Each year about a third to a half of the Court’s decisions are unanimous; approximately 20 to 30 percent are 5-4 splits.
The court currently consists of three women, one African-American, one Hispanic and three Jewish justices. This is a change from the days when the justices were uniformly white, male and Protestant. Eight of today’s nine served as federal appeals court judges before their appointment to the Court. The sole exception is Justice Kagan who was dean of the Harvard Law School and then solicitor general of the United States before her appointment. The last justice to have held elective office was Justice O’Connor.
Six went to Harvard Law School, three to Yale. Six attended Ivy League colleges as undergraduates. These nine resumes contain the names Harvard, Yale, Princeton, Columbia, or Oxford a total of 18 times.

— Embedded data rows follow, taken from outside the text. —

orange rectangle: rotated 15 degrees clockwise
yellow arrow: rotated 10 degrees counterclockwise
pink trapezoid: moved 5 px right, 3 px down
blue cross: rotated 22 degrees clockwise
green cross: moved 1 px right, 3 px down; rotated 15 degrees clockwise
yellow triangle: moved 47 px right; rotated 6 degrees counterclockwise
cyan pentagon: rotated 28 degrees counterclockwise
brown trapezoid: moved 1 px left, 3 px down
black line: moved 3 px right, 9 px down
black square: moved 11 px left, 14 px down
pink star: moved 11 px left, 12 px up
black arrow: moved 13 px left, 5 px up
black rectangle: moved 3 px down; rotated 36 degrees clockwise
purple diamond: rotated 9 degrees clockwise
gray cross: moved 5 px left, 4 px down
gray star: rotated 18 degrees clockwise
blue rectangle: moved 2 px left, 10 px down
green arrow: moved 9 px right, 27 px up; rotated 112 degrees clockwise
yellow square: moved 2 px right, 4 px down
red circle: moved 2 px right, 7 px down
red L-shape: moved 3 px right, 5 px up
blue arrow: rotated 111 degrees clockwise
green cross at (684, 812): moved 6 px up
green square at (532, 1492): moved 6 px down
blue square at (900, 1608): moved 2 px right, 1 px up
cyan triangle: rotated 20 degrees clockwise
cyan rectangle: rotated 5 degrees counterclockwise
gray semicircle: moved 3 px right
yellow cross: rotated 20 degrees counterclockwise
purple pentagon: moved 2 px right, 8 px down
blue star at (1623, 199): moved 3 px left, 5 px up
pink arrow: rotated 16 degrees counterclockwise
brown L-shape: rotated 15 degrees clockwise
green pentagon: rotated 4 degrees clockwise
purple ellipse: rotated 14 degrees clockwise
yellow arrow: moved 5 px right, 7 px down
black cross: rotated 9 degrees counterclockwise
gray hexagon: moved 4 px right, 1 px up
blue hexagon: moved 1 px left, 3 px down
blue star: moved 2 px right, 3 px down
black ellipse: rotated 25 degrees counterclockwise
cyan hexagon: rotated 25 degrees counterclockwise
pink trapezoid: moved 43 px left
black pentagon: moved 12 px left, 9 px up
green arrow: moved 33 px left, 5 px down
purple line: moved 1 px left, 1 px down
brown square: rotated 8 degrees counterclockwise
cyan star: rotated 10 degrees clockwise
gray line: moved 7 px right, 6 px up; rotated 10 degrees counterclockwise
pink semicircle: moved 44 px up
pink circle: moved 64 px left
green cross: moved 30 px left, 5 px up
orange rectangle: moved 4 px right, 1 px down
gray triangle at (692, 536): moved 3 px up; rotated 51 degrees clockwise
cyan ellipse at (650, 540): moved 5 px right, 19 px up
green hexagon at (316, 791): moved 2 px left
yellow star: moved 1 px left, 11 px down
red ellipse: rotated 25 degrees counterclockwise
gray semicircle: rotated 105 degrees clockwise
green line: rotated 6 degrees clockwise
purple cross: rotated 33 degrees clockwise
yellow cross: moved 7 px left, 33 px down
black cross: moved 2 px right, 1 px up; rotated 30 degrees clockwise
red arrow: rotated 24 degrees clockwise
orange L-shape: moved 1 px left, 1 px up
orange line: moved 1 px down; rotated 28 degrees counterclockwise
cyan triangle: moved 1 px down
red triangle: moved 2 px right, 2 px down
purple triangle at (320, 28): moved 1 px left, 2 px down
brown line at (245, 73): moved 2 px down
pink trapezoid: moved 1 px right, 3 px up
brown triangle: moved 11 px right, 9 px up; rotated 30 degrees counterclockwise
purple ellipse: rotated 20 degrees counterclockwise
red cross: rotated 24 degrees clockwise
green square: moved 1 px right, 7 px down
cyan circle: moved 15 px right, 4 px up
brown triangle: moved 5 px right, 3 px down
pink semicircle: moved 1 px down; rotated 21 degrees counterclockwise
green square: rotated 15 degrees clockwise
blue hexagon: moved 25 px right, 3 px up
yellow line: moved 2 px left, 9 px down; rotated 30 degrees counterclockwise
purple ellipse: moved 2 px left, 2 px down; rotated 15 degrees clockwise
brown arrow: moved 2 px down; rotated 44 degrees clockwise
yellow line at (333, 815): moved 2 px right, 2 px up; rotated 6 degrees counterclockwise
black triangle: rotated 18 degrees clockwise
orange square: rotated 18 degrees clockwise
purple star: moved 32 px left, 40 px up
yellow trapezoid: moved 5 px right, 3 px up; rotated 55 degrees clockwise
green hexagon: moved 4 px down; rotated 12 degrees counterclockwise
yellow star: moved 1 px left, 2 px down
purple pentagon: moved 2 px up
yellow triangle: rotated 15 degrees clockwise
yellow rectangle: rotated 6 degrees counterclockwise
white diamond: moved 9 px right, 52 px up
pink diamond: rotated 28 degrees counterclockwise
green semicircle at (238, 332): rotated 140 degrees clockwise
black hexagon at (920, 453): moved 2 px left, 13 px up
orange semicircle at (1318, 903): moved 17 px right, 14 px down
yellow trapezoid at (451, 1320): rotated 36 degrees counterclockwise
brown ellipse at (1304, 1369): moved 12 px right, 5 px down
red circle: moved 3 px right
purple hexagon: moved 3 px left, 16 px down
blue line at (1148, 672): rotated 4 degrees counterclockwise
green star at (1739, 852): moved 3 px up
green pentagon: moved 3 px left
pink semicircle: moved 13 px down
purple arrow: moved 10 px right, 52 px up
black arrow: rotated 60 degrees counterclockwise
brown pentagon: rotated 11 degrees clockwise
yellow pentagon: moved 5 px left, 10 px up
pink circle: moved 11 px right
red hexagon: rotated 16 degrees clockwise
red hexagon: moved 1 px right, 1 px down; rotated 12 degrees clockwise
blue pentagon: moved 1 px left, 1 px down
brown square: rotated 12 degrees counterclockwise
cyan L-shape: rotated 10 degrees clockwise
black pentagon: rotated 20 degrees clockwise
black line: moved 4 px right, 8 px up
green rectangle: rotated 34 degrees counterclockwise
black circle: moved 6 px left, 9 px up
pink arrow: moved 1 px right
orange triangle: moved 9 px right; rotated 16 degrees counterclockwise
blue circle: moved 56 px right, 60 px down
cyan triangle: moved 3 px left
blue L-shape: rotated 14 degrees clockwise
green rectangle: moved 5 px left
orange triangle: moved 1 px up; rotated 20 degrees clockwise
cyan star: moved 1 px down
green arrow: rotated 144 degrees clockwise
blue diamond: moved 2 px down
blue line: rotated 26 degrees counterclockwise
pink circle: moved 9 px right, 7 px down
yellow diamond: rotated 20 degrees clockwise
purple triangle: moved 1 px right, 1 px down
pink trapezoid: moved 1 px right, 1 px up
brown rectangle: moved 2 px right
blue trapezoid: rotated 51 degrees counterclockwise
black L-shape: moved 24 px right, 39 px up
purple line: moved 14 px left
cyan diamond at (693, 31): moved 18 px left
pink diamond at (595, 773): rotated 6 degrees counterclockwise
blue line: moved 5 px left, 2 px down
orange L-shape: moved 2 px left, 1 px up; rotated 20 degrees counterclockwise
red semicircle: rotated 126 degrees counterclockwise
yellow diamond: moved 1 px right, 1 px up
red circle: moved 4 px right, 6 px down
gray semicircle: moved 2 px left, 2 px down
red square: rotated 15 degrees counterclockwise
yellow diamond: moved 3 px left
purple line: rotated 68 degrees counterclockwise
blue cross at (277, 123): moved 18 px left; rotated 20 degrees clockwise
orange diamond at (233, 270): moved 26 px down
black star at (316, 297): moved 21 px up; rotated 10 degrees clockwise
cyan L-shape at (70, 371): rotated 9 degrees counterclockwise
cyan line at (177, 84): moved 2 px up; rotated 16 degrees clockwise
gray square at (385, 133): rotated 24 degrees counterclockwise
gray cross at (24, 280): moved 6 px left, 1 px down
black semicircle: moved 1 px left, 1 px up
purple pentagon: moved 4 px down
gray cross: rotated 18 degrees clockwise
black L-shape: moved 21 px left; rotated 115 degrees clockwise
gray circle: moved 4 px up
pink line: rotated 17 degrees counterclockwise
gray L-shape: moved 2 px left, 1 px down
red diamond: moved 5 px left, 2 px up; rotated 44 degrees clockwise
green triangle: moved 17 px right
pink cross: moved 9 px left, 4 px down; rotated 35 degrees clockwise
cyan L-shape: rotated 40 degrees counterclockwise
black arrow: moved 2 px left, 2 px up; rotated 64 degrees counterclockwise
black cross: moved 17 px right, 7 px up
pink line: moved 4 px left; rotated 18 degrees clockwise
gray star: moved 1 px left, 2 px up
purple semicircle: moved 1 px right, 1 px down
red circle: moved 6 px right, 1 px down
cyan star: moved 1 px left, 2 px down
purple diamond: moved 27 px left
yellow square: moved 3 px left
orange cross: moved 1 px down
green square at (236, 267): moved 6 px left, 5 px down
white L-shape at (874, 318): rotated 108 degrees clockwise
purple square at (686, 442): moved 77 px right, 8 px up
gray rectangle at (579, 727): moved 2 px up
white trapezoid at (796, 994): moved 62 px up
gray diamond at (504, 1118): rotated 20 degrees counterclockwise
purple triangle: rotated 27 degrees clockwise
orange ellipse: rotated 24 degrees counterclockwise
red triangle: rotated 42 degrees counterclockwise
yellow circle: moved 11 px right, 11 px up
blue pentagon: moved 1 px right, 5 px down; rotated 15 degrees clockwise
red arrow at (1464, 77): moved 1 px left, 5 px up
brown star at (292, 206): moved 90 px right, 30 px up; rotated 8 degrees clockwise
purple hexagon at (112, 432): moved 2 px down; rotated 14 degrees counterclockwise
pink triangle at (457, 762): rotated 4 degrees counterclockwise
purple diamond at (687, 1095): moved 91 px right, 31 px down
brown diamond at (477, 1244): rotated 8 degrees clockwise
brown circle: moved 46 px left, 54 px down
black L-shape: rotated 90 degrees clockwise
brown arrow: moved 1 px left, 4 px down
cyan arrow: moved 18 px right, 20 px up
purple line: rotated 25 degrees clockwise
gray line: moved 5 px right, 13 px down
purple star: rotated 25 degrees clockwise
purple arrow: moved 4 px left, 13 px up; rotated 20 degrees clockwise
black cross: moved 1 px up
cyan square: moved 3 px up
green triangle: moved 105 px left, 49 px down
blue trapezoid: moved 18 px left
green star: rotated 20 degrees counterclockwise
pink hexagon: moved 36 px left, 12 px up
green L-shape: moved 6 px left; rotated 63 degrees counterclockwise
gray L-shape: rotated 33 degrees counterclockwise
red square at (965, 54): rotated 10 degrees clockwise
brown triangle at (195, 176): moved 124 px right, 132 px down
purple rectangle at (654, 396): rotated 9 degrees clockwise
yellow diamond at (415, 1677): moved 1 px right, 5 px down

Without the Supreme Court, we might not today have the one-person, one-vote standard in legislative elections; the right to abortion; the exclusionary rule in criminal cases; and the right in such cases to counsel paid for by the government. Without the high court, we might still have segregated schools and bans on interracial and same-sex marriages as well as mandatory prayers in public schools and loyalty oaths.
The court’s decisions in constitutional cases can only be changed through the arduous process of amending the Constitution. Unless, of course, the court reverses a previous opinion. Many of the court’s decisions, especially those 5-4 cases, could, therefore, be affected by future appointments, a process that has become exceedingly contentious in the past three decades.
In the last 25 years, confirmation has become a battlefield. Between 1975 and 2005, with the exception of the anomalous Robert Bork and Clarence Thomas nominations, there were only 21 negative votes in the Senate in confirming seven Justices. Between 2005 and the present, there have been five confirmations and a total of 177 negative Senate votes, an average of 35 per justice. And one nominee, President Obama’s attempt to appoint Judge Merrick Garland to fill the seat of Justice Antonin Scalia in 2016, was never allowed to come to a vote.
Confirmations have become prolonged, combative, intrusive and marked by animosity and intense partisanship. This is a searing experience for the nominees and inhibits the choices of presidents for Supreme Court positions — controversial academicians, judges or political figures need not apply. And the warlike confirmation process is damaging to the court. What are we to think of decisions by justices who were said to be unqualified — or worse — by one-third of the nation’s Senators? How can the court’s opinions be respected by a majority of our citizens when the authors of those opinions have been reviled, demeaned and disrespected by the United States Senate?
We have an immense stake in the integrity and independence of our judiciary. We must, therefore, come together to demand a change in the appointment process. Highly distinguished and qualified potential justices are reluctant to submit to the appointment and confirmation process, or are not nominated in the first place because they are too controversial, or are slandered, bullied and excoriated in the process before they can take their seats on our nation’s highest court.
Theodore B. Olson was solicitor general of the United States from 2001 to 2004. Olson has argued 62 cases in the Supreme Court, including Citizens United v. Federal Election Commission, and Hollingsworth v. Perry, the case upholding the overturning of California’s Proposition 8, banning same-sex marriages.